Years ago, I had a neighbor who would avoid working in his yard for about a month or so. Then on a Saturday morning, he would come outside dressed in his shorts, T-shirt and floppy hat and attack the yard.
He would strain to push the mower through the foot-tall grass, making a dust cloud that would drift down the street. Then he would get out a machete and start whacking away at his bushes and shrubs, collecting a huge pile of debris.
Next he used a shovel to edge his lawn. And finally he got the wife and kids out with him while he dug at the Bermuda grass, which had become well-rooted in his rose garden.
In the afternoon he would take a break and come over for a cold drink. I used to laugh when he would say, "Hey, Keith. This gardening is really hard work. That's why I don't do it very often."
He would show me the battle scars and blisters from his morning combat with the yard. Later, he would fertilize and water the lawn and flowerbeds, making the grass grow profusely for his next round of garden mania.
It would have made a good script for a Chevy Chase movie. It did little good for me to tell my neighbor that if he worked in the yard every weekend for a couple hours he would not have to spend his whole Saturday killing himself with yard duty.
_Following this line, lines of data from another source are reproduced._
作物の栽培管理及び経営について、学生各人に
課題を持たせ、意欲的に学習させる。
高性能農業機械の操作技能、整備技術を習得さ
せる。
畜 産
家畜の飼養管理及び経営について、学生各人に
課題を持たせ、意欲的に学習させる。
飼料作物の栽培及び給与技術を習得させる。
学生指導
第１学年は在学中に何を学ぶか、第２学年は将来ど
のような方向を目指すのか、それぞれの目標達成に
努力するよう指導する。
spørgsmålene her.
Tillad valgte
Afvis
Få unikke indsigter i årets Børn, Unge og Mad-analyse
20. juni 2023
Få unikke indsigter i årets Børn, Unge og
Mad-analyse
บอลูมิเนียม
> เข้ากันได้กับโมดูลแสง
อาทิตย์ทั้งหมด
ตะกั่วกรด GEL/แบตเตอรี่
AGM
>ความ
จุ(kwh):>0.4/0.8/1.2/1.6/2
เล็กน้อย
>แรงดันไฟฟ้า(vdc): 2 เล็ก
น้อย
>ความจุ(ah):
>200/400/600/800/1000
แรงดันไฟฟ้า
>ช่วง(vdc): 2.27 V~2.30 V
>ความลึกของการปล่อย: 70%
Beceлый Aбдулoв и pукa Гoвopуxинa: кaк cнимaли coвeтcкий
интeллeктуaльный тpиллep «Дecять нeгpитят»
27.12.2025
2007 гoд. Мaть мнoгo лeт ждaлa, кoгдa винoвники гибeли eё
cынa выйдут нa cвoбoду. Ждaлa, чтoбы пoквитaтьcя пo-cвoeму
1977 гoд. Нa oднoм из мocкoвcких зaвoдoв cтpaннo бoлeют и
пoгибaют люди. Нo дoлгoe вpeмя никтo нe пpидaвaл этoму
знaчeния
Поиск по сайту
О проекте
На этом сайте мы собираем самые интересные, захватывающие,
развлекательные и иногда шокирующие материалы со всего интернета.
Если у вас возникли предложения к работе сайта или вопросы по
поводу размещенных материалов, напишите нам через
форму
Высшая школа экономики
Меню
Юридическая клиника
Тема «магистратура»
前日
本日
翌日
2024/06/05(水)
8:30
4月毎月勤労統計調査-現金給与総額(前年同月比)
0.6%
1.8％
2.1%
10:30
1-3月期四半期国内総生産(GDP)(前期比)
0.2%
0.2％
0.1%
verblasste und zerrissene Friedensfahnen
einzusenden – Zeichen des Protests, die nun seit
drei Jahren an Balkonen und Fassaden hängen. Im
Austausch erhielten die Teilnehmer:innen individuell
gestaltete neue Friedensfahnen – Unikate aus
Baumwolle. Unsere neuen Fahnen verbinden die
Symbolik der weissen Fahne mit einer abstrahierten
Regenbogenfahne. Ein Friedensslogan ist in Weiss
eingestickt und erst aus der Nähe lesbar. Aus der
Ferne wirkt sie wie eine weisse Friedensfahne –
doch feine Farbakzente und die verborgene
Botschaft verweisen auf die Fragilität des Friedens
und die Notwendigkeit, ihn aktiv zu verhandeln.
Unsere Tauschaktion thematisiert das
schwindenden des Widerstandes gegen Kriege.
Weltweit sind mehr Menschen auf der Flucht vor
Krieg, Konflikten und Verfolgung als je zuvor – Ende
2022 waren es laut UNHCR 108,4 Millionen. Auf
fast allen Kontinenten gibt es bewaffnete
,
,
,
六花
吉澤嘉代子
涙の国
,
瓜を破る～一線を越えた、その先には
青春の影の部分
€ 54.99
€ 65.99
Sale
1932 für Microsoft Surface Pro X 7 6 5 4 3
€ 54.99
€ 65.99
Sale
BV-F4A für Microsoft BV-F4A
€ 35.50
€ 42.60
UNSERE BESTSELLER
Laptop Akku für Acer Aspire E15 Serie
Being neighborly also involves other activities besides keeping the yard neat and green. Being neighborly in the yard can mean how you do your yard activities.
Mowers, blowers, motorized edgers, chain saws and rototillers make noise. For the most part this is accepted as a natural part of lawn care and yard maintenance. However, these activities should be performed between 8 a.m. and no later than 10 p.m., as sound carries.
The noise from these devices can be a source of aggravation when they echo into the bedroom of someone trying to sleep. The noise can awake a sleeping child or a person who has worked the night shift as has become common for residents that work at hospitals, Border Patrol, law enforcement, restaurants and prisons. Be courteous if you have neighbors in these occupations.
Leaf blowers distribute leaves, dirt, dust and other debris in a wide swath. By carefully controlling the air velocity and nozzle direction, the clutter can be blown off the driveway and sidewalks into the flowerbeds, lawn or street.
It is common to blow a little dust into the street. However, you should not blow tree leaves into the street, where the leaves can then be blown by passing cars or the wind and become a nuisance to the neighbors. It is far better to blow them to a more confined area, then rake or sweep them up and discard them to the appropriate container or location. It also is neighborly to blow off the neighbor's sidewalk or edge of the driveway if you contaminate their areas with your debris.
Sometimes shrubs and trees in your yard grow over the fence or across the property line into a neighbor's yard. You should come to an agreement with your neighbors on what can be done.
Most of the time it is acceptable for you to trim anything that comes over to your side of the fence. However, you should not cut shrubs or trees still physically located on the neighbor's side of the fence. That is invasion of privacy and destruction of property.
Tools used to cut shrubs and trees may be infected with fungal and bacterial diseases and you could be spreading a lethal disease into your neighbor's plants. If there is a tree or shrubbery on your neighbor's property that you would like trimmed, discuss it with the neighbor. If the neighbor wants to cut the foliage, he/she may do so. If not, then it is still the neighbor's property and if it is on the neighbor's side of the fence, forget about it.